Camion : Comme ce sont les plus gros, ce sont, forcément, les plus dangereux. Les camions ne s’arrêtent jamais à une intersection. Ils passent, et puis c’est tout. Si tu as le malheur de trouver au milieu de la susdite intersection au moment où un semi-remorque déboule, c’est vraiment pas de bol pour toi. Parfois, certains sont sympas et te laissent passer. Mais, afin de rester en vie, partons plutôt du postulat qu’il faut éviter de tenter le diable. Si un camion arrive, tu freines, tu t’arrêtes, tu fais un demi-tour, bref, tu ne restes surtout pas en travers de son chemin.

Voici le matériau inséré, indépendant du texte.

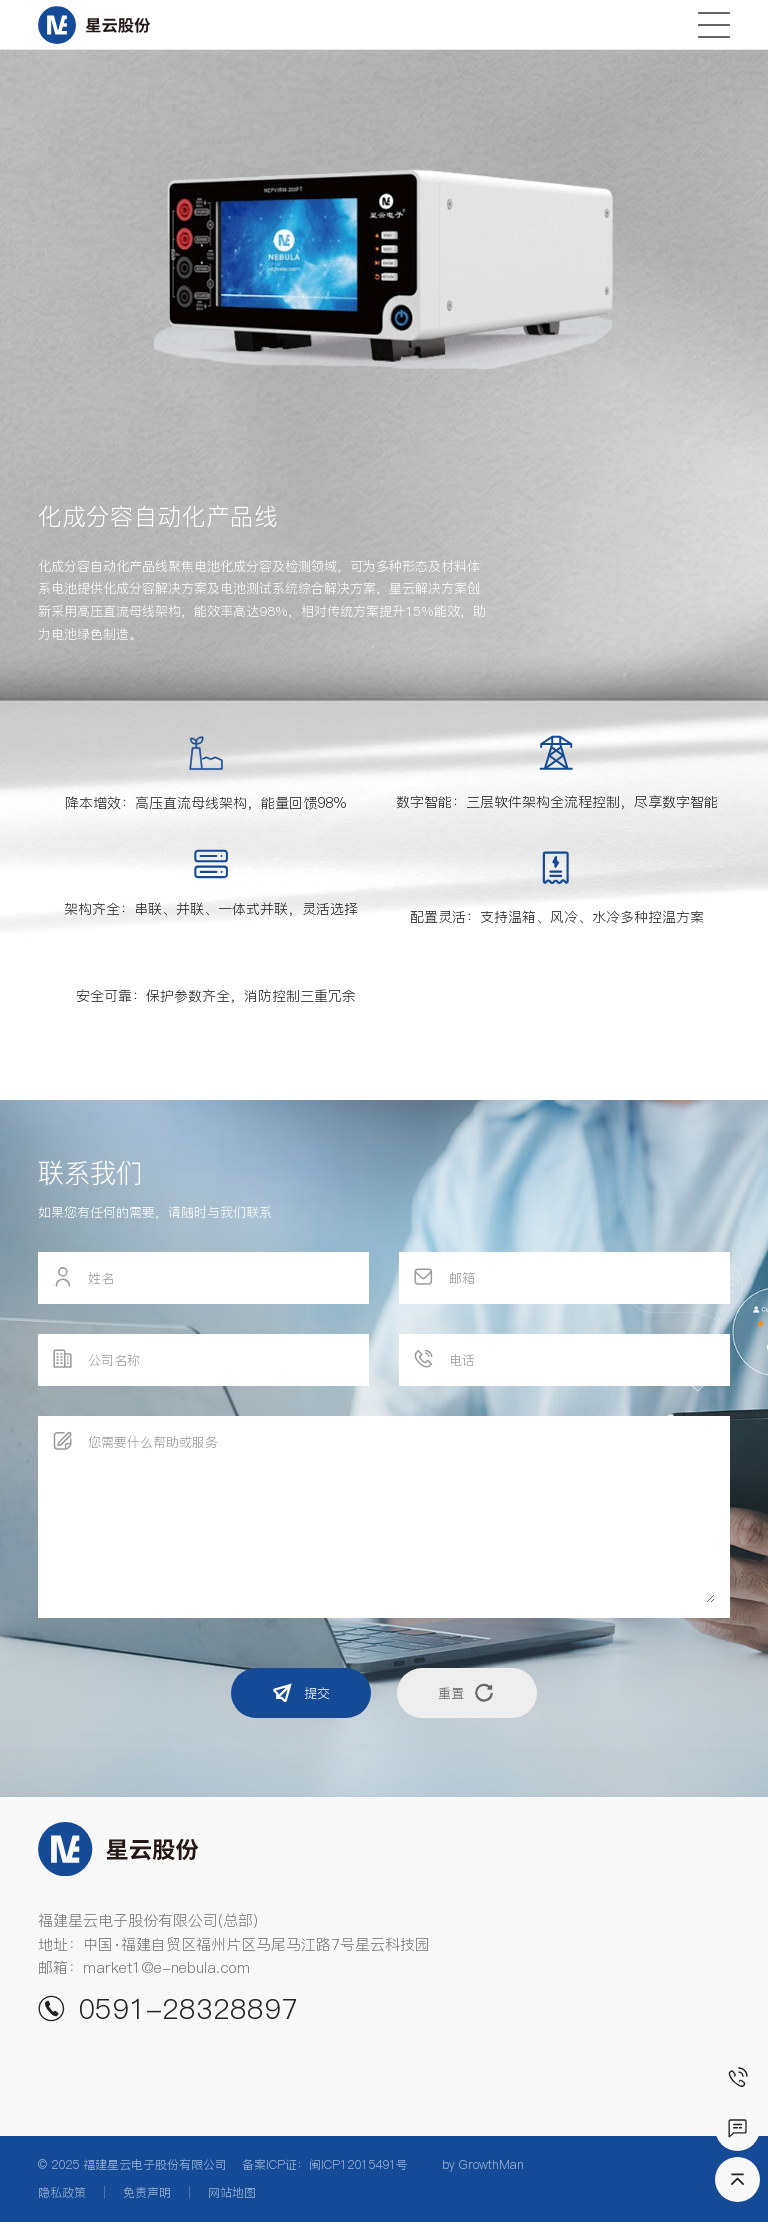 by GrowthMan (483, 2164)
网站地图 (232, 2192)
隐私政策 (62, 2192)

Bus : Un peu moins gros que les camions mais tout aussi fourbes, les bus se posent là. Les chauffeurs n’ont peur de rien et surtout, ils se fichent de tout. Comme ils naviguent souvent dans les voies réservées aux motos à cause des nombreux arrêts qu’ils font, ils passent leur temps à ralentir, accélérer, se déporter, se rabattre… sur les autres. Parce que oui, un bus a tous les droits. Et si tu ne te pousses pas, il dégainera son arme fatale : le klaxon, qu’il se fera un malin plaisir à te faire péter dans les oreilles au moment où il s’approche de toi. Ça surprend, hein !

Taxi : Les taxis sont partout à Saïgon. C’est pratique quand on en a besoin, mais c’est juste fatiguant quand on est sur une moto. Parce qu’en plus d’être nombreux, les taxis sont toujours à l’affût du client. Ça signifie que s’il faut se rabattre sur 2 voies, écraser un chien, faire un demi-tour ou monter sur le trottoir pour aller choper le chaland, ils n’hésiteront pas une seule seconde. Et bien sûr, ils ouvriront leur portière au milieu de la rue sans regarder avant si tu risques de la prendre en plein dans la margoulette parce que… et bien parce que c’est comme ça. Enfin, pour le bien de tous, on ne parlera pas des voitures avec chauffeurs que possède l’élite de Saïgon, et qui estiment que la route, les trottoirs et les devantures de magasins leur appartiennent...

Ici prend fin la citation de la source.